Ensuite, il y a ce « champion ». Ce n’est pas rien. Les rues de France étaient bondées et traversées d’un élan de liesse littéralement fascinant. Pas parce qu’il y a eu de la beauté ou de la bonté : parce qu’il y avait victoire. « On » les a battus. « On » a triomphé. Au départ, il y avait 32 équipes, et « on » a été la meilleure. « On » a surpassé toutes les autres, sans exception. « On » leur a donné une leçon. Comme à la guerre. Bien-sûr, ici il n’y a pas eu de morts (enfin, pas trop, parce que dans le bain de foule et de bière il y a forcément quelques pertes), mais une fois de plus, on a reproduit la même logique. On a inventé un événement mondial et festif qui reproduit exactement les schèmes d’un conflit, militaires ou économiques. Le sport, comme l’art ou la science, pourrait être une tentative de dessin d’un autre commun qui déjouerait la logique de la compétition permanente – tellement dans l’air du temps ! – mais, au contraire, il vient ici l’affirmer et la glorifier un peu plus fort encore. Soit, ce n’est pas nouveau.
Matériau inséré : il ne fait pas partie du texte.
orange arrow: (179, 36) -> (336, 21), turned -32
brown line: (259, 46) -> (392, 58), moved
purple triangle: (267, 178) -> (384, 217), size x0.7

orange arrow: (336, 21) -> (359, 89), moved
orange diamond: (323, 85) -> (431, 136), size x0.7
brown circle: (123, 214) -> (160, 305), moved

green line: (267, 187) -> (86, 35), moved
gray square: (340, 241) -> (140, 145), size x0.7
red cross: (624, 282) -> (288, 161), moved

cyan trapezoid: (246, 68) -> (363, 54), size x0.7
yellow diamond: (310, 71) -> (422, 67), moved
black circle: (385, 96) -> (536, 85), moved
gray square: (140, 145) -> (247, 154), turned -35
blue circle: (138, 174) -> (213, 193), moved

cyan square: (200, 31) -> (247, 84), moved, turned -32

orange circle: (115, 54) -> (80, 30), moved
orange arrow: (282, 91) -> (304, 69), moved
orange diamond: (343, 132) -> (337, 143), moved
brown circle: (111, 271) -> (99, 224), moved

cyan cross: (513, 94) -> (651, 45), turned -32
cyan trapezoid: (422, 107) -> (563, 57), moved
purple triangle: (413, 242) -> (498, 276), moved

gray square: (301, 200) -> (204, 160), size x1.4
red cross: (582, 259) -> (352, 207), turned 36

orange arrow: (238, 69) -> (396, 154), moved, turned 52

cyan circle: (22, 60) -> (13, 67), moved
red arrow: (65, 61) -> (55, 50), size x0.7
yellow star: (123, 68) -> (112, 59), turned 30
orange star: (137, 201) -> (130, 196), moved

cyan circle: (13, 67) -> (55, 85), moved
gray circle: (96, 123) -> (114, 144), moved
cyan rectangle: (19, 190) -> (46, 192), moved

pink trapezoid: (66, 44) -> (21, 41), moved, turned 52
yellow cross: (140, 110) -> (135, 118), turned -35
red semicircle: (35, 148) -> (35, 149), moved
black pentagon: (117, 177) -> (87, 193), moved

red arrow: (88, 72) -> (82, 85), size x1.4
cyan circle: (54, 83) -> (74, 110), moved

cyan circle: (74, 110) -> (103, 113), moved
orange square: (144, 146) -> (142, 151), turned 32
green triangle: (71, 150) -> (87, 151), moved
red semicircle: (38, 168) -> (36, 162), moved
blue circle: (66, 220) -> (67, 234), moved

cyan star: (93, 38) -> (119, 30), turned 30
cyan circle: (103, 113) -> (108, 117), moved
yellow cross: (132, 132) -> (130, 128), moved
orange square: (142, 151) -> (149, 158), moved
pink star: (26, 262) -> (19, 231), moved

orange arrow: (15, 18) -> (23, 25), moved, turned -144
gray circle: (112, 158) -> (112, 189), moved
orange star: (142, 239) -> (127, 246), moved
Déjà, à Athènes, les jeux Olympiques fonctionnaient ainsi mais, au moins, ils avaient le mérite d’offrir, souvent, une trêve aux belligérants.
Enfin, « on » n’est pas les « champions » d’un ici ou d’un là, mais … du « monde » ! Voilà qui doit nous faire bomber le torse. Le monde s’est délité depuis longtemps. Le grand ordre cosmique n’est plus du tout ce dans quoi nous pensons aujourd’hui l’espace qui nous entoure. Du Maât égyptien, ou même du Cosmos grec, il ne reste pratiquement plus rien. Alors, vraiment, est-ce ainsi qu’on veut tenter, une dernière fois, de ressusciter le monde ? Dans cette victoire que nous lui imposons, fidèle à notre arrogance d’homme-Dieu ? Dans cet affrontement qui n’enchante que parce que l’équipe-de-la-nation a terrassé les autres. Ce qui, d’ailleurs, est antinomique au sens même de mundus qui intègre un concept d’harmonie globale.
Il y avait des gens heureux, dans les rues de France, le 15 juillet. Et même si l’écrasement des rares plantes urbaines sous des tonnes de mégots et des litres de bière faisait un peu mal au cœur, il était réjouissant de voir la joie. L’allégresse est belle en elle-même. Mais comment ne pas regretter qu’elle prenne la forme d’une sur-affirmation de toutes les logiques nationalistes et compétitives qui définissent une grande part des violences de ce temps ? Hier, « on » était aussi un très petit, vulgaire et arrogant village : fier de « nos » joueurs – incontestablement sympathiques et talentueux, là n’est pas la question – mais incapable de s’ouvrir au « monde » réel, immense, encore vierge : celui de l’altérité profonde et toujours un peu inquiétante parce qu’encore ailleurs. Hier, on a perdu, aussi.